After I installed AntiSpam, for example, clicking a mail folder to open it caused my PC to chug for several seconds before it reacted. Even when AntiSpam wasn't actively filtering, Outlook responded much more slowly when I tried to open messages, access folders, delete existing mail, or empty the trash. And downloading mail took about five times longer than it did before AntiSpam was installed.
Though the program can import the address book from Outlook, it took longer than 5 minutes to accomplish this task with our sample (which contained 1046 names and addresses). In contrast, IHateSpam took just 15 seconds to do the same thing.
Trend Micro PC-cillin Internet Security
Like several other products from large, well-known companies, PC-cillin ($50) is a suite that includes a spam filter as part of a package with antivirus, a firewall, anti-spyware software, and parental controls. This product offered reasonable accuracy, catching 86 percent of my spam, but it was saddled with a fairly high false-positive rate of 6.9 percent.
But unlike any other product I tested, PC-cillin didn't actually delete anything. The program simply adds "spam:" to the beginning of the subject line for any messages it thinks are junk. You have to create a filtering rule in your mail software to deal with those messages, but that step isn't part of the installation.

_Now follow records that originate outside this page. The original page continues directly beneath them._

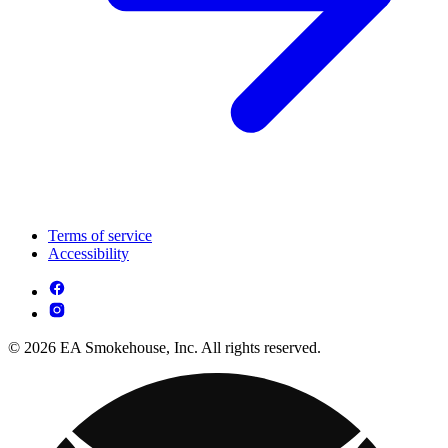
Terms of service
Accessibility
© 2026 EA Smokehouse, Inc. All rights reserved.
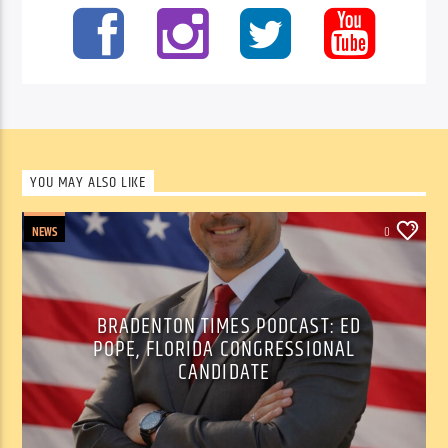
YOU MAY ALSO LIKE
NEWS
0
BRADENTON TIMES PODCAST: ED
POPE, FLORIDA CONGRESSIONAL
CANDIDATE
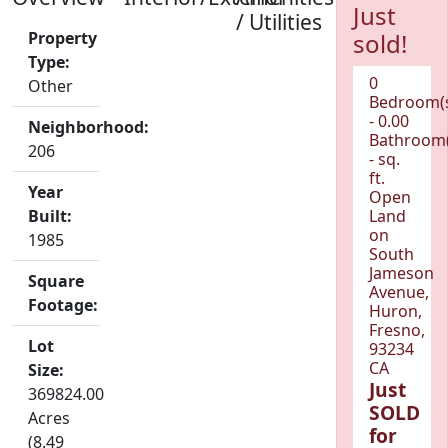
Just
/ Utilities
Property
sold!
Type:
0
Other
Bedroom(
- 0.00
Neighborhood:
Bathroom(
206
- sq.
ft.
Year
Open
Built:
Land
on
1985
South
Jameson
Square
Avenue,
Footage:
Huron,
Fresno,
Lot
93234
CA
Size:
Just
369824.00
SOLD
Acres
for
(8.49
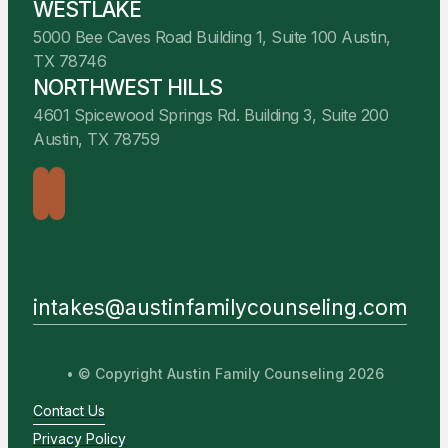
WESTLAKE
5000 Bee Caves Road Building 1, Suite 100 Austin,
TX 78746
NORTHWEST HILLS
4601 Spicewood Springs Rd. Building 3, Suite 200
Austin, TX 78759
intakes@austinfamilycounseling.com
• © Copyright Austin Family Counseling 2026
Contact Us
Privacy Policy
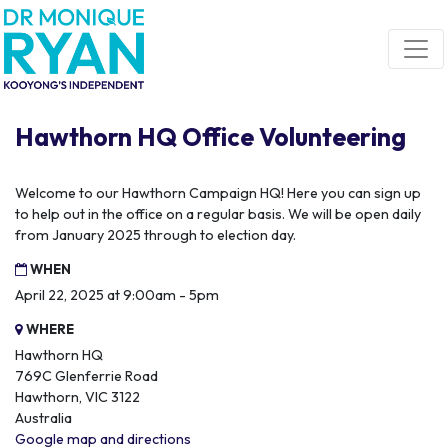
Skip navigation
Hawthorn HQ Office Volunteering
Welcome to our Hawthorn Campaign HQ! Here you can sign up
to help out in the office on a regular basis. We will be open daily
from January 2025 through to election day.
WHEN
April 22, 2025 at 9:00am - 5pm
WHERE
Hawthorn HQ
769C Glenferrie Road
Hawthorn, VIC 3122
Australia
Google map and directions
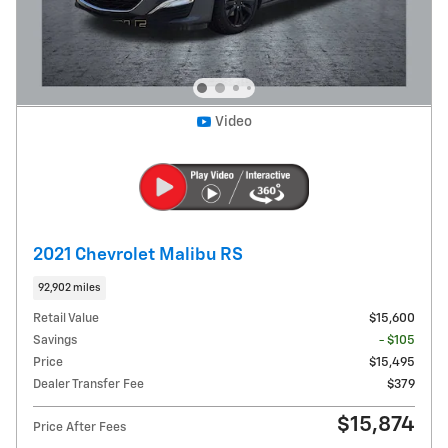
Video
2021 Chevrolet Malibu RS
92,902 miles
Retail Value
$15,600
Savings
- $105
Price
$15,495
Dealer Transfer Fee
$379
$15,874
Price After Fees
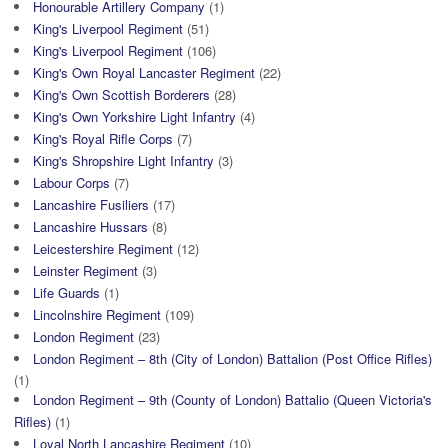
Honourable Artillery Company
(1)
King's Liverpool Regiment
(51)
King's Liverpool Regiment
(106)
King's Own Royal Lancaster Regiment
(22)
King's Own Scottish Borderers
(28)
King's Own Yorkshire Light Infantry
(4)
King's Royal Rifle Corps
(7)
King's Shropshire Light Infantry
(3)
Labour Corps
(7)
Lancashire Fusiliers
(17)
Lancashire Hussars
(8)
Leicestershire Regiment
(12)
Leinster Regiment
(3)
Life Guards
(1)
Lincolnshire Regiment
(109)
London Regiment
(23)
London Regiment – 8th (City of London) Battalion (Post Office Rifles)
(1)
London Regiment – 9th (County of London) Battalio (Queen Victoria's
Rifles)
(1)
Loyal North Lancashire Regiment
(10)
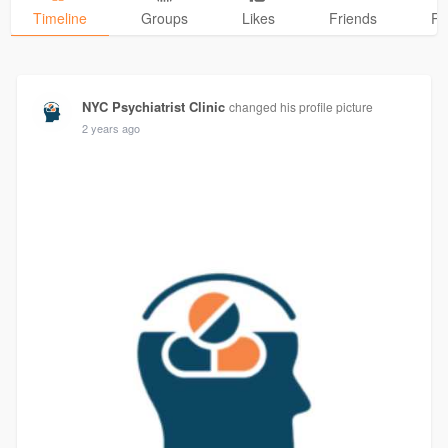
Timeline
Groups
Likes
Friends
Ph
NYC Psychiatrist Clinic
changed his profile picture
2 years ago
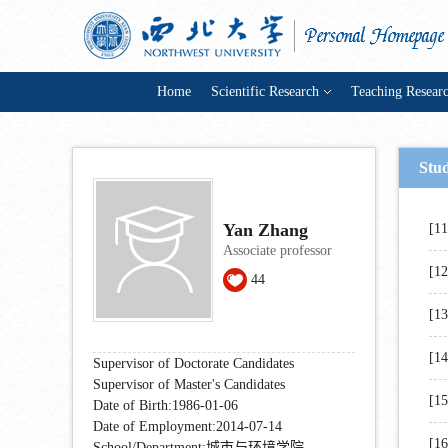
Home
Scientific Research
Teaching Resear
Stu
Yan Zhang
[1
Associate professor
[1
44
[1
[1
Supervisor of Doctorate Candidates
Supervisor of Master's Candidates
[1
Date of Birth:1986-01-06
Date of Employment:2014-07-14
[1
School/Department:城市与环境学院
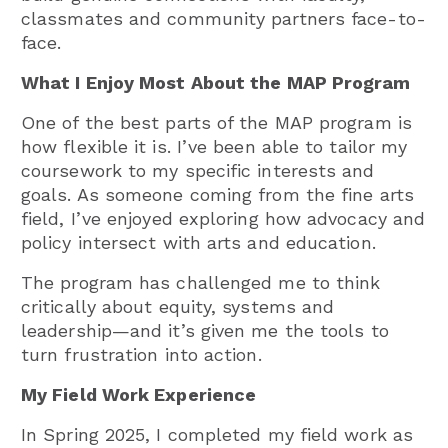
classmates and community partners face-to-
face.
What I Enjoy Most About the MAP Program
One of the best parts of the MAP program is
how flexible it is. I’ve been able to tailor my
coursework to my specific interests and
goals. As someone coming from the fine arts
field, I’ve enjoyed exploring how advocacy and
policy intersect with arts and education.
The program has challenged me to think
critically about equity, systems and
leadership—and it’s given me the tools to
turn frustration into action.
My Field Work Experience
In Spring 2025, I completed my field work as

Following the same pattern I saw with McAfee SpamKiller and Panda Platinum, PC-cillin doesn't play well with other applications. It checks for existing installations of antivirus products, and it requires you to uninstall any other antivirus application before you install the PC-cillin suite.
PC-cillin lets you adjust only one setting: a slider for establishing a low, medium, or high level of aggressiveness in identifying spam. And beyond adding a whitelist of e-mail addresses, you can't train the program to improve its filtering accuracy. Adding addresses to the whitelist isn't hard, but you can access the whitelist only through the PC-cillin interface, not from within Outlook. If you're considering buying PC-cillin's suite for its Best Buy-winning antivirus tool (see the Features Comparison chart), the spam filter is serviceable, but it's nowhere near the best of the bunch.